I generally don't write unit tests, and very rarely write system tests. Partly this is because of the type of stuff I deal with (Django applications), partly it's because I generally have access to good QA people, but mostly it's because the kinds of errors I see would not be caught by the kind of testing I can write in any reasonable amount of time. Here are some real world recent errors I've had to deal with, where testing wouldn't have saved me:

- Poorly documented external API returns a redirect instead of a 404 in some cases.

- Missing <title> tag in a random HTML template.

- Poorly assembled SSL certificate chain for an HTTPS service fails for some browsers, but not all.

- Celery tasks taking longer to process because there are now more things to do as more users sign up.

- Starting a DB transaction in the wrong place causes more failures than necessary when only some of the modified rows cause constraint violations.

- External API returns 0 sized file with no errors instead of the correct response, depending on time of day and phase of the moon.

- CSS issue rooted in poorly set up position and z-index properties causes elements to be mis-aligned.

- Missing clear: both;

- Database server's disk filled up with log files from a rogue service.

- Hosting provider gets DDoS'ed and their mitigation software starts returning random site redirects.

- Namecheap's DNS gets DDoS'ed and the site is inaccessible.

These are not the types of things that are easy to test, but very easy to verify by hand or catch at runtime. Personally, I am much more in favor of design-by-contract and logging and alerting of bad conditions at runtime. That's not to say I wouldn't test a financial trading algorithm, or a binary search library function. One of my projects (LogHog, a much easier to use syslog-type-thing for Python), has lots of tests because it's got a very simple and well-defined interface. It's almost library code and verifying its correctness is both easy and useful at the same time. But not all projects are like that, and sometimes easy testing is not actually useful and useful testing is cost-prohibitive.

tl;dr: I can test the obvious stuff, but I can also just spend more time writing it more carefully. It's the non-obvious stuff that breaks: disks fill up, external API's misbehave, bad CSS, etc. You will never have "100% code coverage" because you are not testing all the stuff that actually affects your system, and your users don't care why the application is not working, they just care that it's not.

I generally agree with you.

"sometimes easy testing is not actually useful and useful testing is cost-prohibitive."

While I agree here, too, I think that the situation where testing is not useful happens very rarely in practice. Everything can break, and when you think it cannot be possibly be wrong now, a future regression might occur.

I think badly written tests are a different problem. I.e. tests that for example assert on the serialized string and hence take a lot of maintainability effort to adapt to changing production code. But then there is nothing wrong with the test per se, its just badly implemented.

I can think of lots of cases where testing is not useful in practice. Simulating random filesystem corruption when writing a Node.js app is pretty much useless: you don't know which files will be corrupted, and testing would take a huge (billions of lifetimes) amount of time to simulate all possible combinations even for a small program. Yet, this can (and in my experience did) take down a production system.

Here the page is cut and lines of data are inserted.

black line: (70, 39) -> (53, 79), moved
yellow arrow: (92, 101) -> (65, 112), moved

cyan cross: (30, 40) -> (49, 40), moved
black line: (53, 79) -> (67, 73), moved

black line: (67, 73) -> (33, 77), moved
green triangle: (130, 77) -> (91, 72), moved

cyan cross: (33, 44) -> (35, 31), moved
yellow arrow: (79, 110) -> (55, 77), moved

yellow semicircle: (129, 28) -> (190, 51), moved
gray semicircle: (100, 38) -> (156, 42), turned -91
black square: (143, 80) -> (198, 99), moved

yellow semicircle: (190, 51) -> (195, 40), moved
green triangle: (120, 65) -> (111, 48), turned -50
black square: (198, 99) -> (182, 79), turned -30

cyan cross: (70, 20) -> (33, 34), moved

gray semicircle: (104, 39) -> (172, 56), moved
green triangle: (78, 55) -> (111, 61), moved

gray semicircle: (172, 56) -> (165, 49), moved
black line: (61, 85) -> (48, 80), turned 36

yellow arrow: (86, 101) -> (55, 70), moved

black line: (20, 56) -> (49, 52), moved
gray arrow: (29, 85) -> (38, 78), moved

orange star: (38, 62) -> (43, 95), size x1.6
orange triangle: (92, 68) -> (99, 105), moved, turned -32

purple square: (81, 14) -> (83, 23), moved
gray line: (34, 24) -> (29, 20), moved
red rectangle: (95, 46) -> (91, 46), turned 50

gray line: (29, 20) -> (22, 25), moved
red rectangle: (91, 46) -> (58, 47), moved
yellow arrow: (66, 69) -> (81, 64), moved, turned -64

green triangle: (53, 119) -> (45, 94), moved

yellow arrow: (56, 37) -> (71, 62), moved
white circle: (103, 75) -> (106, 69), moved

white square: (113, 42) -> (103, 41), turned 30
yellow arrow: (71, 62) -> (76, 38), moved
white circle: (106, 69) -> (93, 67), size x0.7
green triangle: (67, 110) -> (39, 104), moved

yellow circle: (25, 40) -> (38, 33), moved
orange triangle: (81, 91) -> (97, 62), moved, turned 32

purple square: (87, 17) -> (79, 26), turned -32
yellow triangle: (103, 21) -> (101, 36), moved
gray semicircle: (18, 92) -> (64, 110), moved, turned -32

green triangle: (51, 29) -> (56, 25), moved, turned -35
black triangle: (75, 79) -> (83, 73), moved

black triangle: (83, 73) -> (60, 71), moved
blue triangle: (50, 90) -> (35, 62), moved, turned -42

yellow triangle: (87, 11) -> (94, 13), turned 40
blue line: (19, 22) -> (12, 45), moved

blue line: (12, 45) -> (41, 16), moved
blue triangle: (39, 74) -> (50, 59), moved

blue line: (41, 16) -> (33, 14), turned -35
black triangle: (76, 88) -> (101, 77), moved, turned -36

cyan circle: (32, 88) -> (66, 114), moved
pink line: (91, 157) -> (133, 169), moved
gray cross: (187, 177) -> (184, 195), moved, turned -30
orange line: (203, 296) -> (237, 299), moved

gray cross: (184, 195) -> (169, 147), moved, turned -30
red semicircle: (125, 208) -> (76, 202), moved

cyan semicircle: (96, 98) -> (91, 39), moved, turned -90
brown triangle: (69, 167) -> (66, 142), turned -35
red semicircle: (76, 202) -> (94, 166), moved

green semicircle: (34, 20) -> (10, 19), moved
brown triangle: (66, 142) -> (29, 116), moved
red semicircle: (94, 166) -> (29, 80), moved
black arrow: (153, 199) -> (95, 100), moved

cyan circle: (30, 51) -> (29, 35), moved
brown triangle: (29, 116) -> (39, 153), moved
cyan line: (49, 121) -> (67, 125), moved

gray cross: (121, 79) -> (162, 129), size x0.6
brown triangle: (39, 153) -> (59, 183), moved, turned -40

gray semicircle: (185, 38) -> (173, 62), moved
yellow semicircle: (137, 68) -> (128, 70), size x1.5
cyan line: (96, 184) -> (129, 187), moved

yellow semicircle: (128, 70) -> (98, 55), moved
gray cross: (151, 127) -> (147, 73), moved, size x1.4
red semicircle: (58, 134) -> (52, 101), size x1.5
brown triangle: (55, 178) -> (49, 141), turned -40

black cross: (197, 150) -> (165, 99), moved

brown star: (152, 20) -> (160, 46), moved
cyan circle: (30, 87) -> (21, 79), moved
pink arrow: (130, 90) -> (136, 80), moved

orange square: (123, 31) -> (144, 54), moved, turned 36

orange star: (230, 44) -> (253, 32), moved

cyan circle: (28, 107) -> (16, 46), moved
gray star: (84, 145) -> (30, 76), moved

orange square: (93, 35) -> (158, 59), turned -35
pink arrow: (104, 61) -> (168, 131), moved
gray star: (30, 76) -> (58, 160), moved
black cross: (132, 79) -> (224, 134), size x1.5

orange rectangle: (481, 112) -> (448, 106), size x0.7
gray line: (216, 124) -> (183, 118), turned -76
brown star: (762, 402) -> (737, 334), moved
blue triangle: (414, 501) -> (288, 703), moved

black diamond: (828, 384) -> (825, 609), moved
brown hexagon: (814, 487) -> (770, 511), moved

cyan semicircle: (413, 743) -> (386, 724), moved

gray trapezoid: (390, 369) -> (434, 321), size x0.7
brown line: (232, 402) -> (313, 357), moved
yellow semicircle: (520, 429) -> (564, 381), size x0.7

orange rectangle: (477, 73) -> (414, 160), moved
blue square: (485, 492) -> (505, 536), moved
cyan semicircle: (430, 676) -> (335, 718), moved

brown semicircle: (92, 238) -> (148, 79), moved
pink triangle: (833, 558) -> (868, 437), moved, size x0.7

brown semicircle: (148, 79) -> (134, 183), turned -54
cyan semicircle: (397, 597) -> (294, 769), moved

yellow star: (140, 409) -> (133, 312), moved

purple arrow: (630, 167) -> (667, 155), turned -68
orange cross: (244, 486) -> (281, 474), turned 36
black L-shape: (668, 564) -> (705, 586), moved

My other examples I already listed, I think, are examples of this too: you can test all you want against a spec provided by your external API maintainer, but if they don't follow the spec, you have a problem. We don't have a good framework (and I don't think we can create one), for testing layout problems in HTML that are caused by bad JS or CSS.

Basically, you do hit diminishing returns quickly, and you do get a false sense of security by having lots of small unit tests that don't actually prevent realistic failures.

As it's an Eclipse plugin I would guess it's aimed at JEE / enterprisey developers.

I code similar apps to that which you describe and tend to agree that up-front testing is hard to justify a lot of the time. However when some obscure but does arise I do try to write system tests (selenium, webrunnners etc) or beefing up the operational monitoring so I can avoid them recurring.